With Respect to the Bills I intend to draw on you, I must apologize for the Trouble they will give you which I hope will be but little. It will be only necessary to accept them, and direct the Holders what Banker to apply to for Payment. That Banker will be enabled to make Payment, by the Bill I shall draw on Messrs. Le Couteulx & Co: in your Favor. Perhaps it may be most convenient to send the Bill Holders to them, but this you will be the best Judge of—. It is unnecessary to state any Reasons to you for accepting these Bills, as I cannot suppose you will have the least Hesitation on that Subject. I take this Opportunity, however, of pledging myself to you, that you shall suffer no Inconvenience from honoring them with your Acceptance; as I shall most certainly remit in Time the Bills sufficient to discharge all I draw on you.
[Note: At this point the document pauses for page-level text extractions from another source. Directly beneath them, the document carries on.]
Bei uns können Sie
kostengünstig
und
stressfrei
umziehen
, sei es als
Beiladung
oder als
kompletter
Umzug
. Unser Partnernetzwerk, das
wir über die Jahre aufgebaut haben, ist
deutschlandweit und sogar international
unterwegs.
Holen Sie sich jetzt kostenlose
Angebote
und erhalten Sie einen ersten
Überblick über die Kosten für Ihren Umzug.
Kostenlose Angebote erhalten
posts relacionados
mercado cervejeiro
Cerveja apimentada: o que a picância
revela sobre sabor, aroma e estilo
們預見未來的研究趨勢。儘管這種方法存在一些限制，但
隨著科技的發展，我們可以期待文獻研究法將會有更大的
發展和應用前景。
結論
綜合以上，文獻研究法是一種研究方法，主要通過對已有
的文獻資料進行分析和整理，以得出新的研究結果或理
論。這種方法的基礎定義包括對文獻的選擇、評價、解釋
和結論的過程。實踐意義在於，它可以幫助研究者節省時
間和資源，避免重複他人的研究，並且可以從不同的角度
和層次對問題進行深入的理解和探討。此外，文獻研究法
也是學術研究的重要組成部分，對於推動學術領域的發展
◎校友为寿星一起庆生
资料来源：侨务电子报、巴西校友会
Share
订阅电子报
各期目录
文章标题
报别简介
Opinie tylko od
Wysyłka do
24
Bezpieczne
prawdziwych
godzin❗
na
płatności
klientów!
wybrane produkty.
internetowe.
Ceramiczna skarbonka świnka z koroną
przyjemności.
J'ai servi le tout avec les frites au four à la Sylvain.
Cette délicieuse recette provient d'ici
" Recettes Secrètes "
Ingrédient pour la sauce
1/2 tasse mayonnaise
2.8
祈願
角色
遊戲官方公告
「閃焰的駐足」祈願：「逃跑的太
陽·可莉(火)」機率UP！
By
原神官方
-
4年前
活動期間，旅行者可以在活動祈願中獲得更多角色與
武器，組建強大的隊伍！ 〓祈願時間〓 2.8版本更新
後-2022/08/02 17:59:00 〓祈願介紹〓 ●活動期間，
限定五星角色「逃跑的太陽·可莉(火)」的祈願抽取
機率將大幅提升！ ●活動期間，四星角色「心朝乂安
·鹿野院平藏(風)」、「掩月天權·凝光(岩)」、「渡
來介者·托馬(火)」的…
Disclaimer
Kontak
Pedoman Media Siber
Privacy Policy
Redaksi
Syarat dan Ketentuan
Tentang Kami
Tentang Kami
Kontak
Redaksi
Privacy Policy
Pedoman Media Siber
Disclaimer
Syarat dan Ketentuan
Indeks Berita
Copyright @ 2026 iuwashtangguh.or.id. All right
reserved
My Reason for drawing them on you at all, arises from this Circumstance, that I am desirous of keeping the Transaction entirely distinct, and that many Inconveniences would follow from drawing Bills on Messrs. Le Couteulx & Co:, at six Month’s Sight, for Paper, while I draw others, at sixty Days Sight, for Specie; especially after my Refusal to draw on them, except for Specie, which Refusal was, as you will perceive, a necessary Part of my Plan. Add to this also, that the Arrangements I had made with the Minister of his most Christian Majesty would not permit of it. When this Transaction shall be finished, that is, when my Remittances to you and my Drafts on you are all paid; be pleased to send me Copies of the Banker’s Accounts.

With every Sentiment of Respect I have the Honor to be your Excellency’s most obedient & humble Servant.

Robt Morris
S.I. of Finances

His Excellency Benjamin Franklin Esqr: Minr: plenipy: of the U.S. of Am: at Passy

Endorsed: Robert Morris Esq July 13, 14, 19 & 21. 1781  Finances

[Note numbering follows the Franklin Papers source.]
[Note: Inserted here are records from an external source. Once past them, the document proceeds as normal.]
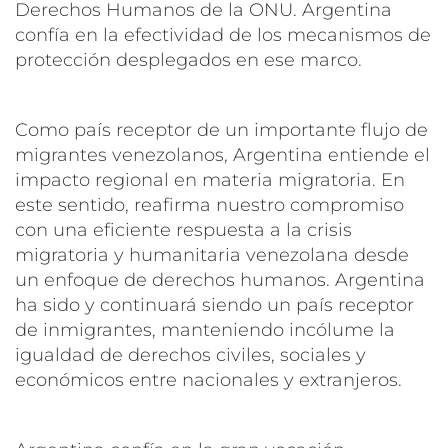
Derechos Humanos de la ONU. Argentina
confía en la efectividad de los mecanismos de
protección desplegados en ese marco.
Como país receptor de un importante flujo de
migrantes venezolanos, Argentina entiende el
impacto regional en materia migratoria. En
este sentido, reafirma nuestro compromiso
con una eficiente respuesta a la crisis
migratoria y humanitaria venezolana desde
un enfoque de derechos humanos. Argentina
ha sido y continuará siendo un país receptor
de inmigrantes, manteniendo incólume la
igualdad de derechos civiles, sociales y
económicos entre nacionales y extranjeros.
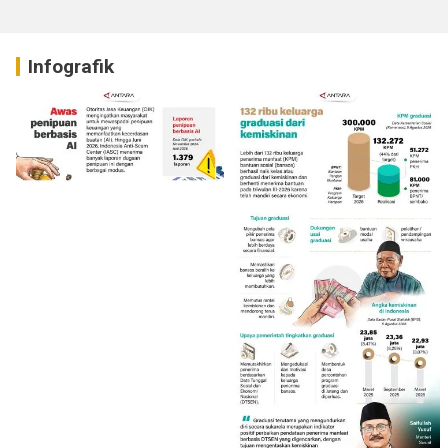
Infografik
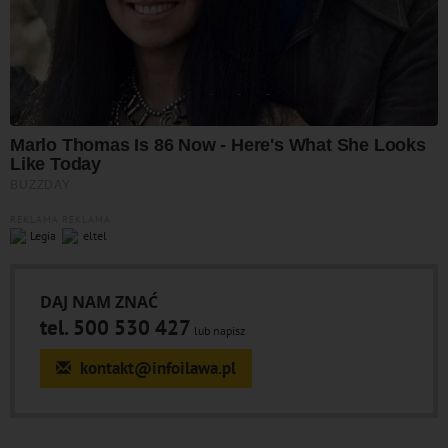
REKLAMA
REKLAMA
DAJ NAM ZNAĆ
tel. 500 530 427
lub napisz
kontakt@infoilawa.pl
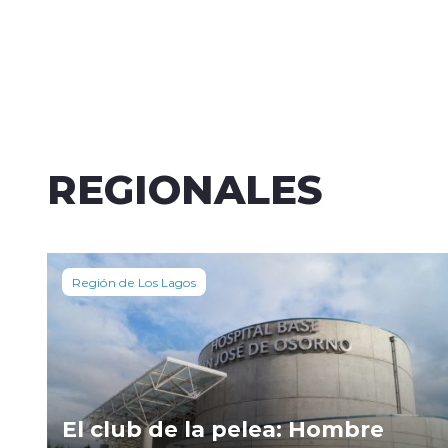
REGIONALES
Región de Los Lagos
El club de la pelea: Hombre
5It is written beneath copies of Morris’ letters of July 13, 14, and 19.

6The Pennsylvania legislature’s financial policies are discussed in Morris Papers, I, 180–1, 366n; Robert L. Brunhouse, The Counter-Revolution in Pennsylvania, 1776–1790 (Harrisburg, 1942), pp. 98–9.

7On Oct. 7, 1779, Congress had assessed Pennsylvania a monthly quota of $2,300,000 and this quota was renewed the following March 18. Three weeks before the renewal it had also assigned Pennsylvania a quota of supplies: JCC, XV, 1150; XVI, 196, 263–7. Morris was placed in charge of Pennsylvania’s financial relations with Congress on June 25: Morris Papers, I, 181.

8XXXIV, 98–9. In return for the money, Congress was expected to provide supplies to Rochambeau’s army: XXXIV, 36–8.

9François-Louis-Arthur Thibault (or Thibaut), comte de Ménonville (1740–1816), aide-major général on Rochambeau’s staff: Rice and Brown, eds., Rochambeau’s Army, I, 316; Bodinier, Dictionnaire, p. 456.

1Washington also opposed the plan: XXXIV, 99n. Ménonville’s meeting with Morris and Washington is described in Lee Kennett, The French Forces in America, 1780–1783 (Westport, Conn., and London, 1977), p. 83.